Warum. Die Doku dieses Repos ändert sich nicht mehr täglich — die Phase, in der stündlich neue ADRs und Backlog-Dateien entstanden, ist vorbei. Damit ist ihr Inhalt dasselbe wie dist/ beim UI-Service oder ein JAR bei den Quarkus-Services: ein lieferbares Artefakt. Aktualität = Stand des letzten Deploys. Niemand pollt ein JAR, und niemand pflegt für ein JAR einen zweiten Übertragungsweg neben dem Deploy. Ein Live-Sync auf statischen Inhalt ist kein zusätzlicher Komfort, sondern ein zweiter Mechanismus, der auseinanderlaufen kann: bis gestern konnte die VM einen Doku-Stand tragen, den kein Image und kein Commit belegte.

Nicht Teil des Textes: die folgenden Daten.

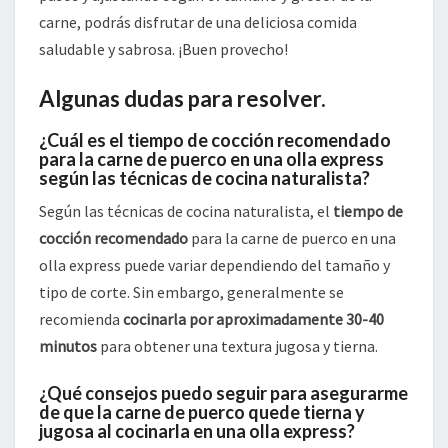
carne, podrás disfrutar de una deliciosa comida
saludable y sabrosa. ¡Buen provecho!
Algunas dudas para resolver.
¿Cuál es el tiempo de cocción recomendado
para la carne de puerco en una olla express
según las técnicas de cocina naturalista?
Según las técnicas de cocina naturalista, el
tiempo de
cocción recomendado
para la carne de puerco en una
olla express puede variar dependiendo del tamaño y
tipo de corte. Sin embargo, generalmente se
recomienda
cocinarla por aproximadamente 30-40
minutos
para obtener una textura jugosa y tierna.
¿Qué consejos puedo seguir para asegurarme
de que la carne de puerco quede tierna y
jugosa al cocinarla en una olla express?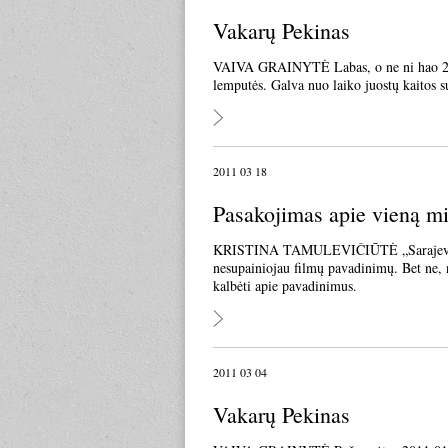
Vakarų Pekinas
VAIVA GRAINYTĖ Labas, o ne ni hao 2011 
lemputės. Galva nuo laiko juostų kaitos s
2011 03 18
Pasakojimas apie vieną mi
KRISTINA TAMULEVIČIŪTĖ „Sarajeve, aš ta
nesupainiojau filmų pavadinimų. Bet ne, 
kalbėti apie pavadinimus.
2011 03 04
Vakarų Pekinas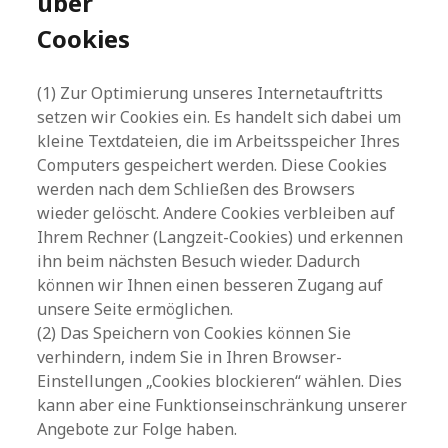
über
Cookies
(1) Zur Optimierung unseres Internetauftritts
setzen wir Cookies ein. Es handelt sich dabei um
kleine Textdateien, die im Arbeitsspeicher Ihres
Computers gespeichert werden. Diese Cookies
werden nach dem Schließen des Browsers
wieder gelöscht. Andere Cookies verbleiben auf
Ihrem Rechner (Langzeit-Cookies) und erkennen
ihn beim nächsten Besuch wieder. Dadurch
können wir Ihnen einen besseren Zugang auf
unsere Seite ermöglichen.
(2) Das Speichern von Cookies können Sie
verhindern, indem Sie in Ihren Browser-
Einstellungen „Cookies blockieren“ wählen. Dies
kann aber eine Funktionseinschränkung unserer
Angebote zur Folge haben.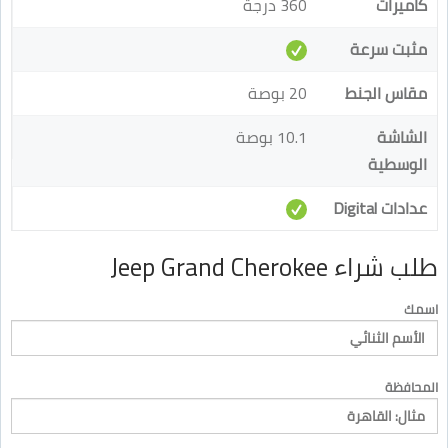
كاميرات
360 درجة
مثبت سرعة
مقاس الجنط
20 بوصة
الشاشة
10.1 بوصة
الوسطية
عدادات Digital
طلب شراء Jeep Grand Cherokee
اسمك
المحافظة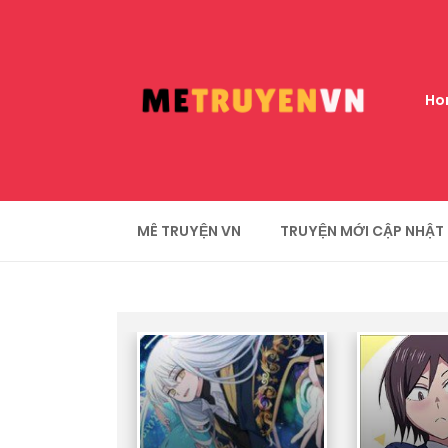
Ho
MÊ TRUYỆN VN
TRUYỆN MỚI CẬP NHẬT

Was das kostet — ehrlich benannt. Eine Doku-Änderung wirkt jetzt erst nach Build und Deploy, nicht mehr binnen fünf Minuten. Und die Frische-Ampel entfällt: brainversum daemon schreibt je Lauf eine frische.json (brainversum-ADR-0030), brainversum ingest nicht — und sie wäre hier falsch, weil Frische.veraltet() an einem Intervall hängt, das es nicht mehr gibt. Ohne Loop liefe jeder Stand binnen Minuten auf „rot" und behauptete bis auf die Startseite einen Ausfall, den es nicht gibt. Der Init-Container räumt die Datei deshalb aktiv weg; GET /health/frische meldet für diese Quelle folgerichtig 503 („kein Herzschlag ist kein Erfolg"). An ihre Stelle tritt die Frage, die zu einem Artefakt passt: welcher Stand steckt im Image (TUXAMETRICS_DOCS_GIT_SHA).

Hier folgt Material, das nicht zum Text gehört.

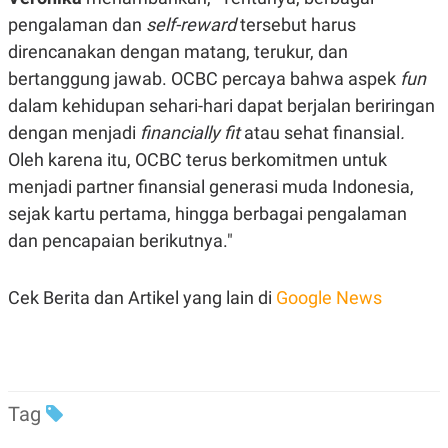
R
T
pengalaman dan
self-reward
tersebut harus
I
S
direncanakan dengan matang, terukur, dan
I
N
bertanggung jawab. OCBC percaya bahwa aspek
fun
G
dalam kehidupan sehari-hari dapat berjalan beriringan
K
dengan menjadi
financially fit
atau sehat finansial
.
G
M
Oleh karena itu, OCBC terus berkomitmen untuk
E
D
menjadi partner finansial generasi muda Indonesia,
I
A
sejak kartu pertama, hingga berbagai pengalaman
.
dan pencapaian berikutnya."
I
D
Cek Berita dan Artikel yang lain di
Google News
SITEMAP
PROFILE
TERM
OF
USE
PEDOMAN
PEMBERITAAN
Tag
SIBER
PRIVACY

Offen: wann lohnt sich Live-Sync wieder?

Diese Vereinfachung ist befristet und soll zurückgenommen werden, sobald einer der folgenden Punkte eintritt. Wer einen davon beobachtet, hat damit die Begründung für den Rückbau in der Hand — er ist klein: additional_contexts/COPY gegen :ro-Mount tauschen, ingest gegen daemon --all --intervall N tauschen, depends_on zurück auf service_started, restart zurück auf unless-stopped, und den --vm-Zweig aus der Historie dieses Skripts zurückholen.

  1. Die Doku ändert sich wieder häufig. Faustregel: mehr als ein oder zwei Deploys pro Woche, die nur wegen Doku-Änderungen stattfinden. Dann kostet das Artefakt-Modell mehr, als es spart.
  2. Es gibt echtes Online-Editing. brainversum kann das bereits (Editier-Schreibpfad, brainversum-ADR-0019) — hier ist es abgeschaltet, weil die Wahrheit dieser Dateien git ist. Wird das je gewünscht, ist ein Image-Mount ein Widerspruch in sich: man kann in eine Image-Schicht nicht sinnvoll schreiben.
  3. Der Store wandert nach Neo4j. Dann ist der Graph kein Nebenprodukt eines Container-Starts mehr, sondern eine eigene, laufende Datenbank mit eigenem Lebenszyklus — und ein Ingest, der sie füttert, ist wieder ein Dienst statt eines Init-Schritts.

Punkt 2 und 3 sind der eigentliche Zielzustand; Punkt 1 ist der Rückfall, falls sich die Annahme über das Änderungstempo als falsch erweist. Die Föderation (Abschnitt oben) ist von alldem unberührt — ein node-Service liest denselben Store und interessiert sich nicht dafür, wer ihn gefüllt hat.